__Problem to work on__. Copy every line of the data below exactly as given, except for the pictures.

+++

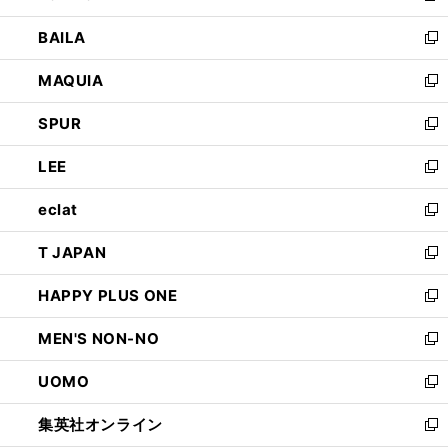
開
ウ
し
BAILA
く
ィ
い
新
ン
ウ
し
MAQUIA
ド
ィ
い
新
ウ
ン
ウ
し
SPUR
で
ド
ィ
い
新
開
ウ
ン
ウ
し
LEE
く
で
ド
ィ
い
新
開
ウ
ン
ウ
し
eclat
く
で
ド
ィ
い
新
開
ウ
ン
ウ
し
T JAPAN
く
で
ド
ィ
い
新
開
ウ
ン
ウ
し
HAPPY PLUS ONE
く
で
ド
ィ
い
新
開
ウ
ン
ウ
し
MEN'S NON-NO
く
で
ド
ィ
い
新
開
ウ
ン
ウ
し
UOMO
く
で
ド
ィ
い
新
開
ウ
ン
ウ
し
集英社オンライン
く
で
ド
ィ
い
新
開
ウ
ン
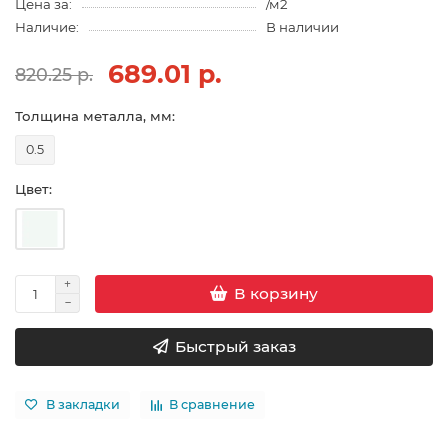
Цена за:
/м2
Наличие:
В наличии
689.01 р.
820.25 р.
Толщина металла, мм:
0.5
Цвет:
В корзину
Быстрый заказ
В закладки
В сравнение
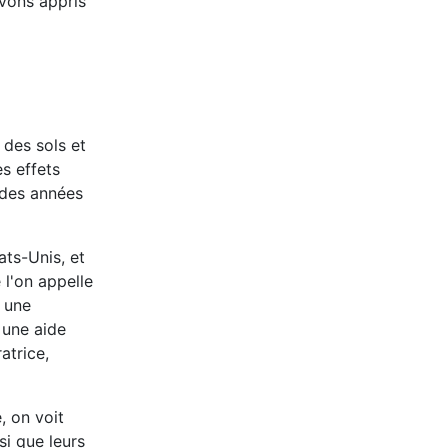
avons appris
 des sols et
es effets
 des années
ats-Unis, et
 l'on appelle
s une
 une aide
atrice,
, on voit
si que leurs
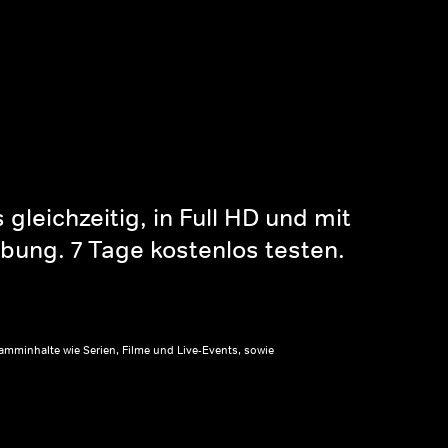
gleichzeitig, in Full HD und mit
bung. 7 Tage kostenlos testen.
amminhalte wie Serien, Filme und Live-Events, sowie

+++

__The completed task__.
開
ウ
し
BAILA
く
ィ
い
新
ン
ウ
し
MAQUIA
ド
ィ
い
新
ウ
ン
ウ
し
SPUR
で
ド
ィ
い
新
開
ウ
ン
ウ
し
LEE
く
で
ド
ィ
い
新
開
ウ
ン
ウ
し
eclat
く
で
ド
ィ
い
新
開
ウ
ン
ウ
し
T JAPAN
く
で
ド
ィ
い
新
開
ウ
ン
ウ
し
HAPPY PLUS ONE
く
で
ド
ィ
い
新
開
ウ
ン
ウ
し
MEN'S NON-NO
く
で
ド
ィ
い
新
開
ウ
ン
ウ
し
UOMO
く
で
ド
ィ
い
新
開
ウ
ン
ウ
し
集英社オンライン
く
で
ド
ィ
い
新
開
ウ
ン
Цена за:
/м2
Наличие:
В наличии
689.01 р.
820.25 р.
Толщина металла, мм:
0.5
Цвет:
В корзину
Быстрый заказ
В закладки
В сравнение
avons appris
 des sols et
es effets
 des années
ats-Unis, et
 l'on appelle
s une
 une aide
atrice,
, on voit
si que leurs
gleichzeitig, in Full HD und mit
bung. 7 Tage kostenlos testen.
amminhalte wie Serien, Filme und Live-Events, sowie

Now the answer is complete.